It will be appreciated that the third threshold and the fourth threshold may be set according to actual needs, and the present application is not limited thereto.

The following describes the apparatus according to the embodiment of the present application.

Fig. 10 is a schematic diagram of a hardware structure of an electronic device according to an embodiment of the present application. The above-mentioned electronic device may be the electronic device 100 shown in fig. 10.

The electronic device 100 may include a processor 110, an external memory interface 120, an internal memory 121, a universal serial bus (Universal Serial Bus, USB) interface 130, a charge management module 140, a power management module 141, a battery 142, an antenna 1, an antenna 2, a mobile communication module 150, a wireless communication module 160, an audio module 170, a speaker 170A, a receiver 170B, a microphone 170C, an earphone interface 170D, a sensor module 180, keys 190, a motor 191, an indicator 192, a camera 193, a display 194, and a subscriber identity module (Subscriber Identification Module, SIM) card interface 195, etc. The sensor module 180 may include a pressure sensor 180A, a gyro sensor 180B, an air pressure sensor 180C, a magnetic sensor 180D, an acceleration sensor 180E, a distance sensor 180F, a proximity sensor 180G, a fingerprint sensor 180H, a temperature sensor 180J, a touch sensor 180K, an ambient light sensor 180L, a bone conduction sensor 180M, and the like.

It should be understood that the illustrated structure of the embodiment of the present application does not constitute a specific limitation on the electronic device 100. In other embodiments of the application, electronic device 100 may include more or fewer components than shown, or certain components may be combined, or certain components may be split, or different arrangements of components. The illustrated components may be implemented in hardware, software, or a combination of software and hardware.

Processor 110 may include one or more processing units. Wherein the different processing units may be separate devices or may be integrated in one or more processors.

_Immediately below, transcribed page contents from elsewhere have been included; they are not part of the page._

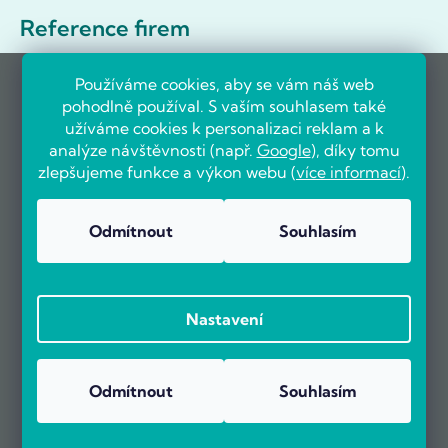
Reference firem
Používáme cookies, aby se vám náš web
pohodlně používal. S vaším souhlasem také
užíváme cookies k personalizaci reklam a k
analýze návštěvnosti (např.
Google
), díky tomu
zlepšujeme funkce a výkon webu (
více informací
).
Odmítnout
Souhlasím
Nastavení
Odmítnout
Souhlasím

A memory may also be provided in the processor 110 for storing instructions and data.

In some embodiments, the processor 110 may include one or more interfaces.

In some embodiments of the present application, the processor 110 may perform the power control method mentioned in this scheme.

The charge management module 140 is configured to receive a charge input from a charger.

The power management module 141 is used for connecting the battery 142, and the charge management module 140 and the processor 110.

The wireless communication function of the electronic device 100 may be implemented by the antenna 1, the antenna 2, the mobile communication module 150, the wireless communication module 160, a modem processor, a baseband processor, and the like.

The antennas 1 and 2 are used for transmitting and receiving electromagnetic wave signals. Each antenna in the electronic device 100 may be used to cover a single or multiple communication bands. Different antennas may also be multiplexed to improve the utilization of the antennas. For example: the antenna 1 may be multiplexed into a diversity antenna of a wireless local area network. In other embodiments, the antenna may be used in conjunction with a tuning switch.

The mobile communication module 150 may provide a solution for wireless communication including 2G/3G/4G/5G, etc., applied to the electronic device 100. The mobile communication module 150 may include at least one filter, switch, power amplifier, low noise amplifier (low noise amplifier, LNA), etc. The mobile communication module 150 may receive electromagnetic waves from the antenna 1, perform processes such as filtering, amplifying, and the like on the received electromagnetic waves, and transmit the processed electromagnetic waves to the modem processor for demodulation. The mobile communication module 150 can amplify the signal modulated by the modem processor, and convert the signal into electromagnetic waves through the antenna 1 to radiate. In some embodiments, at least some of the functional modules of the mobile communication module 150 may be disposed in the processor 110. In some embodiments, at least some of the functional modules of the mobile communication module 150 may be provided in the same device as at least some of the modules of the processor 110.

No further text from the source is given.